EXCERPTED RECORDS
————

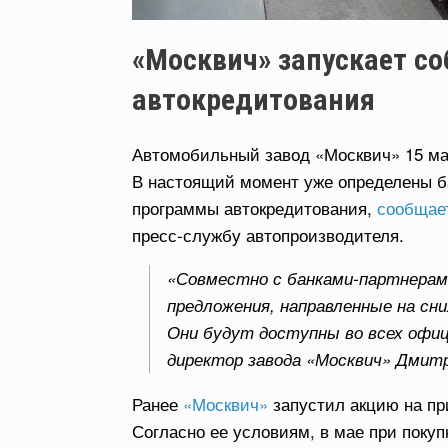
«Москвич» запускает с
автокредитования
Автомобильный завод «Москвич» 15 ма
В настоящий момент уже определены б
программы автокредитования,
сообщае
пресс-службу автопроизводителя.
«Совместно с банками-партнера
предложения, направленные на сн
Они будут доступны во всех офиц
директор завода «Москвич» Дмитр
Ранее
«Москвич»
запустил акцию на пр
Согласно ее условиям, в мае при покуп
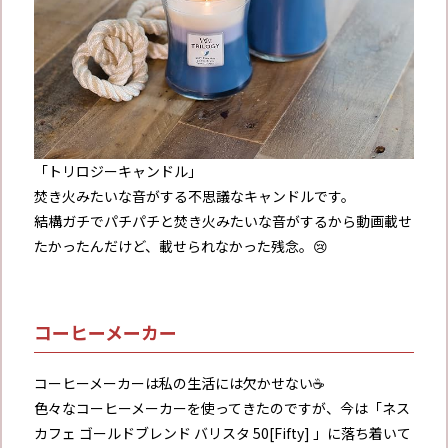
「トリロジーキャンドル」
焚き火みたいな音がする不思議なキャンドルです。
結構ガチでパチパチと焚き火みたいな音がするから動画載せ
たかったんだけど、載せられなかった残念。😢
コーヒーメーカー
コーヒーメーカーは私の生活には欠かせない☕️
色々なコーヒーメーカーを使ってきたのですが、今は「ネス
カフェ ゴールドブレンド バリスタ 50[Fifty] 」に落ち着いて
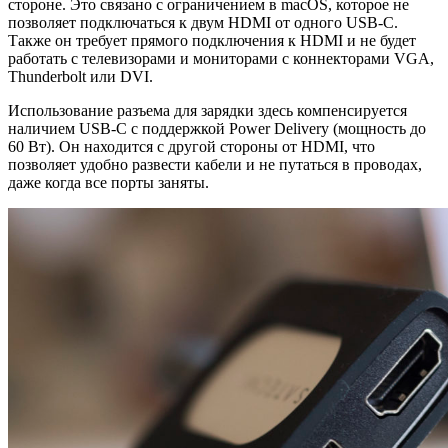
стороне. Это связано с ограничением в macOS, которое не
позволяет подключаться к двум HDMI от одного USB-C.
Также он требует прямого подключения к HDMI и не будет
работать с телевизорами и мониторами с коннекторами VGA,
Thunderbolt или DVI.
Использование разъема для зарядки здесь компенсируется
наличием USB-C с поддержкой Power Delivery (мощность до
60 Вт). Он находится с другой стороны от HDMI, что
позволяет удобно развести кабели и не путаться в проводах,
даже когда все порты заняты.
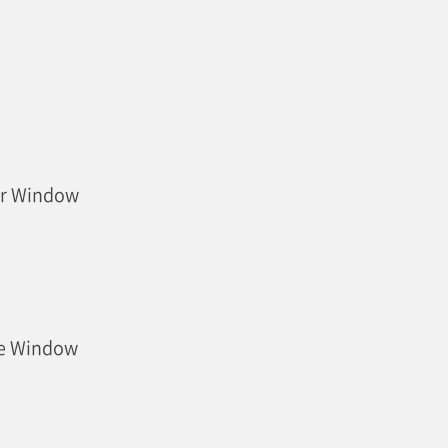
ear Window
de Window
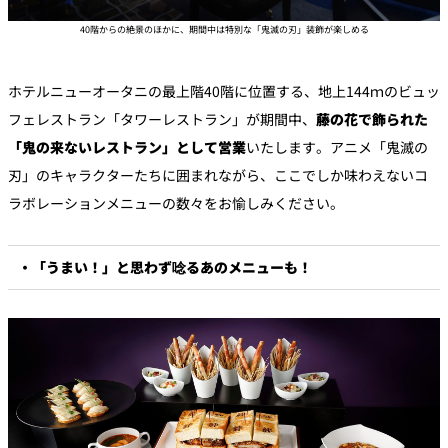
40階からの絶景のほかに、期間中は特別な「鬼滅の刃」装飾が楽しめる
ホテルニューオータニの最上階40階に位置する、地上144ｍのビュッ
フェレストラン「タワーレストラン」が期間中、
藤の花で飾られた
「鬼の来ないレストラン」として営業
いたします。アニメ「鬼滅の
刃」のキャラクターたちに囲まれながら、ここでしか味わえないコ
ラボレーションメニューの数々をお愉しみください。
・「うまい！」と思わず唸るあのメニューも！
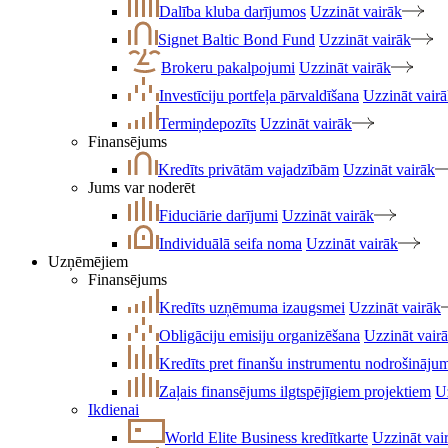
Dalība kluba darījumos
Uzzināt vairāk
Signet Baltic Bond Fund
Uzzināt vairāk
Brokeru pakalpojumi
Uzzināt vairāk
Investīciju portfeļa pārvaldīšana
Uzzināt vair
Termiņdepozīts
Uzzināt vairāk
Finansējums
Kredīts privātām vajadzībām
Uzzināt vairāk
Jums var noderēt
Fiduciārie darījumi
Uzzināt vairāk
Individuālā seifa noma
Uzzināt vairāk
Uzņēmējiem
Finansējums
Kredīts uzņēmuma izaugsmei
Uzzināt vairāk
Obligāciju emisiju organizēšana
Uzzināt vair
Kredīts pret finanšu instrumentu nodrošināju
Zaļais finansējums ilgtspējīgiem projektiem
U
Ikdienai
World Elite Business kredītkarte
Uzzināt vai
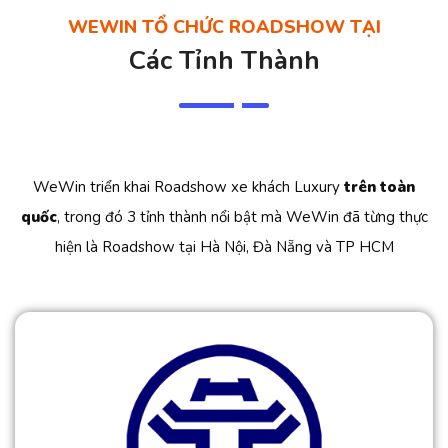
WEWIN TỔ CHỨC ROADSHOW TẠI
Các Tỉnh Thành
WeWin triển khai Roadshow xe khách Luxury
trên toàn
quốc
, trong đó 3 tỉnh thành nổi bật mà WeWin đã từng thực
hiện là Roadshow tại Hà Nội, Đà Nẵng và TP HCM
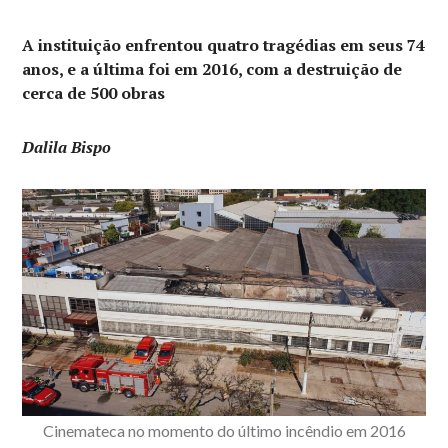
A instituição enfrentou quatro tragédias em seus 74
anos, e a última foi em 2016, com a destruição de
cerca de 500 obras
Dalila Bispo
Cinemateca no momento do último incêndio em 2016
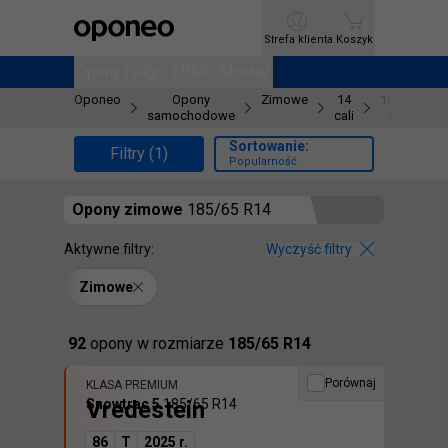
Ctrl
M
Strefa klienta
Strefa klienta
Koszyk
Koszyk
Opony
Opony
Felgi i TPMS
Felgi i TPMS
Montaż
Montaż
Oponeo
Opony
Zimowe
14
185/65
samochodowe
cali
R14
Sortowanie:
Filtry (1)
Popularność
Opony
zimowe
185/65 R14
Aktywne filtry:
Wyczyść filtry
Zimowe
Znaleźliśmy
92
opony
w rozmiarze
185/65 R14
Porównaj
KLASA PREMIUM
Vredestein
Snowtrac 5
185/65 R14
86
T
2025 r.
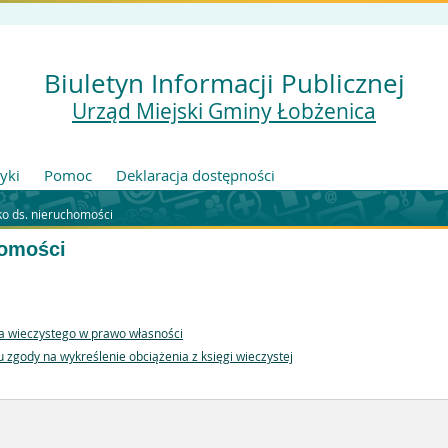
Biuletyn Informacji Publicznej
Urząd Miejski Gminy Łobżenica
tyki
Pomoc
Deklaracja dostępności
o ds. nieruchomości
homości
a wieczystego w prawo własności
zgody na wykreślenie obciążenia z księgi wieczystej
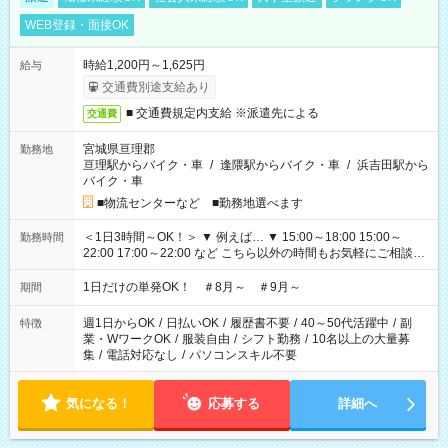
WEB登録・面接OK
時給1,200円～1,625円
給与
交通費別途支給あり
■ 交通費規定内支給 ※派遣先による
交通費
宮城県亘理郡
勤務地
亘理駅からバイク・車
/
逢隈駅からバイク・車
/
浜吉田駅から
バイク・車
■物流センターなど ■勤務地選べます
＜1日3時間～OK！＞ ▼ 例えば… ▼ 15:00～18:00 15:00～
勤務時間
22:00 17:00～22:00 など こちら以外の時間もお気軽にご相談く
ださい！
1日だけの単発OK！ ＃8月～ ＃9月～
期間
週1日からOK
/
日払いOK
/
履歴書不要
/
40～50代活躍中
/
副
特徴
業・WワークOK
/
服装自由
/
シフト勤務
/
10名以上の大量募
集
/
電話対応なし
/
パソコンスキル不要
気になる！
応募する
詳細へ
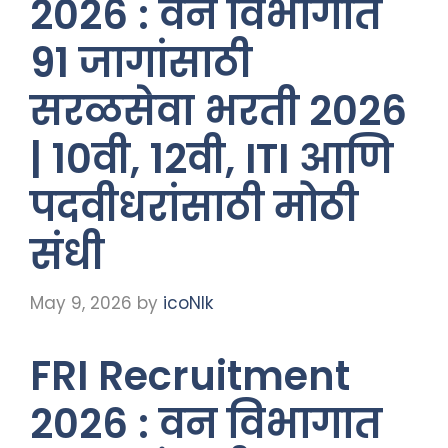
2026 : वन विभागात
91 जागांसाठी
सरळसेवा भरती 2026
| 10वी, 12वी, ITI आणि
पदवीधरांसाठी मोठी
संधी
May 9, 2026
by
icoNIk
FRI Recruitment
2026 : वन विभागात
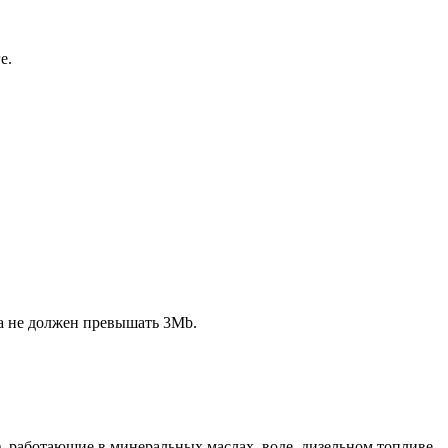
е.
ла не должен превышать 3Mb.
)
, работающие в минеральных маслах, воде, дизельном топливе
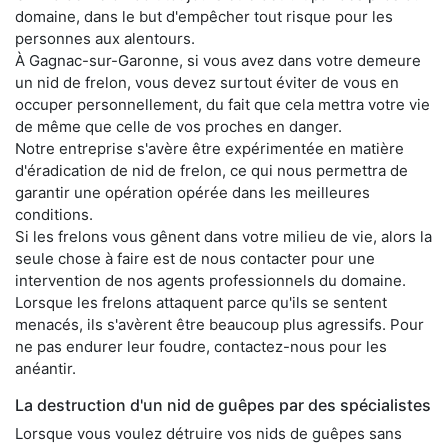
domaine, dans le but d'empêcher tout risque pour les
personnes aux alentours.
À Gagnac-sur-Garonne, si vous avez dans votre demeure
un nid de frelon, vous devez surtout éviter de vous en
occuper personnellement, du fait que cela mettra votre vie
de même que celle de vos proches en danger.
Notre entreprise s'avère être expérimentée en matière
d'éradication de nid de frelon, ce qui nous permettra de
garantir une opération opérée dans les meilleures
conditions.
Si les frelons vous gênent dans votre milieu de vie, alors la
seule chose à faire est de nous contacter pour une
intervention de nos agents professionnels du domaine.
Lorsque les frelons attaquent parce qu'ils se sentent
menacés, ils s'avèrent être beaucoup plus agressifs. Pour
ne pas endurer leur foudre, contactez-nous pour les
anéantir.
La destruction d'un nid de guêpes par des spécialistes
Lorsque vous voulez détruire vos nids de guêpes sans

————

ASSIGNED TASK
Exactly repeat the data above; the pictures do not belong in your copy.

SOLVED PROBLEM
«Москвич» запускает с
автокредитования
Автомобильный завод «Москвич» 15 ма
В настоящий момент уже определены б
программы автокредитования,
сообщае
пресс-службу автопроизводителя.
«Совместно с банками-партнера
предложения, направленные на сн
Они будут доступны во всех офиц
директор завода «Москвич» Дмитр
Ранее
«Москвич»
запустил акцию на пр
Согласно ее условиям, в мае при покуп
「トリロジーキャンドル」
焚き火みたいな音がする不思議なキャンドルです。
結構ガチでパチパチと焚き火みたいな音がするから動画載せ
たかったんだけど、載せられなかった残念。😢
コーヒーメーカー
コーヒーメーカーは私の生活には欠かせない☕️
色々なコーヒーメーカーを使ってきたのですが、今は「ネス
カフェ ゴールドブレンド バリスタ 50[Fifty] 」に落ち着いて
стороне. Это связано с ограничением в macOS, которое не
позволяет подключаться к двум HDMI от одного USB-C.
Также он требует прямого подключения к HDMI и не будет
работать с телевизорами и мониторами с коннекторами VGA,
Thunderbolt или DVI.
Использование разъема для зарядки здесь компенсируется
наличием USB-C с поддержкой Power Delivery (мощность до
60 Вт). Он находится с другой стороны от HDMI, что
позволяет удобно развести кабели и не путаться в проводах,
даже когда все порты заняты.
ear Window
de Window
40階からの絶景のほかに、期間中は特別な「鬼滅の刃」装飾が楽しめる
ホテルニューオータニの最上階40階に位置する、地上144ｍのビュッ
フェレストラン「タワーレストラン」が期間中、
藤の花で飾られた
「鬼の来ないレストラン」として営業
いたします。アニメ「鬼滅の
刃」のキャラクターたちに囲まれながら、ここでしか味わえないコ
ラボレーションメニューの数々をお愉しみください。
・「うまい！」と思わず唸るあのメニューも！
Dalība kluba darījumos
Uzzināt vairāk
Signet Baltic Bond Fund
Uzzināt vairāk
Brokeru pakalpojumi
Uzzināt vairāk
Investīciju portfeļa pārvaldīšana
Uzzināt vair
Termiņdepozīts
Uzzināt vairāk
Finansējums
Kredīts privātām vajadzībām
Uzzināt vairāk
Jums var noderēt
Fiduciārie darījumi
Uzzināt vairāk
Individuālā seifa noma
Uzzināt vairāk
Uzņēmējiem
Finansējums
Kredīts uzņēmuma izaugsmei
Uzzināt vairāk
Obligāciju emisiju organizēšana
Uzzināt vair
Kredīts pret finanšu instrumentu nodrošināju
Zaļais finansējums ilgtspējīgiem projektiem
U
Ikdienai
World Elite Business kredītkarte
Uzzināt vai
WEWIN TỔ CHỨC ROADSHOW TẠI
Các Tỉnh Thành
WeWin triển khai Roadshow xe khách Luxury
trên toàn
quốc
, trong đó 3 tỉnh thành nổi bật mà WeWin đã từng thực
hiện là Roadshow tại Hà Nội, Đà Nẵng và TP HCM
A instituição enfrentou quatro tragédias em seus 74
anos, e a última foi em 2016, com a destruição de
cerca de 500 obras
Dalila Bispo
Cinemateca no momento do último incêndio em 2016
Ctrl
M
Strefa klienta
Strefa klienta
Koszyk
Koszyk
Opony
Opony
Felgi i TPMS
Felgi i TPMS
Montaż
Montaż
Oponeo
Opony
Zimowe
14
185/65
samochodowe
cali
R14
Sortowanie:
Filtry (1)
Popularność
Opony
zimowe
185/65 R14
Aktywne filtry:
Wyczyść filtry
Zimowe
Znaleźliśmy
92
opony
w rozmiarze
185/65 R14
Porównaj
KLASA PREMIUM
Vredestein
Snowtrac 5
185/65 R14
86
T
2025 r.
Biuletyn Informacji Publicznej
Urząd Miejski Gminy Łobżenica
tyki
Pomoc
Deklaracja dostępności
o ds. nieruchomości
homości
a wieczystego w prawo własności
zgody na wykreślenie obciążenia z księgi wieczystej
WEB登録・面接OK
時給1,200円～1,625円
給与
交通費別途支給あり
■ 交通費規定内支給 ※派遣先による
交通費
宮城県亘理郡
勤務地
亘理駅からバイク・車
/
逢隈駅からバイク・車
/
浜吉田駅から
バイク・車
■物流センターなど ■勤務地選べます
＜1日3時間～OK！＞ ▼ 例えば… ▼ 15:00～18:00 15:00～
勤務時間
22:00 17:00～22:00 など こちら以外の時間もお気軽にご相談く
ださい！
1日だけの単発OK！ ＃8月～ ＃9月～
期間
週1日からOK
/
日払いOK
/
履歴書不要
/
40～50代活躍中
/
副
特徴
業・WワークOK
/
服装自由
/
シフト勤務
/
10名以上の大量募
集
/
電話対応なし
/
パソコンスキル不要
気になる！
応募する
詳細へ
2026 : वन विभागात
91 जागांसाठी
सरळसेवा भरती 2026
| 10वी, 12वी, ITI आणि
पदवीधरांसाठी मोठी
संधी
May 9, 2026
by
icoNIk
FRI Recruitment
2026 : वन विभागात
е.
ла не должен превышать 3Mb.
)
, работающие в минеральных маслах, воде, дизельном топливе
domaine, dans le but d'empêcher tout risque pour les
personnes aux alentours.
À Gagnac-sur-Garonne, si vous avez dans votre demeure
un nid de frelon, vous devez surtout éviter de vous en
occuper personnellement, du fait que cela mettra votre vie
de même que celle de vos proches en danger.
Notre entreprise s'avère être expérimentée en matière
d'éradication de nid de frelon, ce qui nous permettra de
garantir une opération opérée dans les meilleures
conditions.
Si les frelons vous gênent dans votre milieu de vie, alors la
seule chose à faire est de nous contacter pour une
intervention de nos agents professionnels du domaine.
Lorsque les frelons attaquent parce qu'ils se sentent
menacés, ils s'avèrent être beaucoup plus agressifs. Pour
ne pas endurer leur foudre, contactez-nous pour les
anéantir.
La destruction d'un nid de guêpes par des spécialistes
Lorsque vous voulez détruire vos nids de guêpes sans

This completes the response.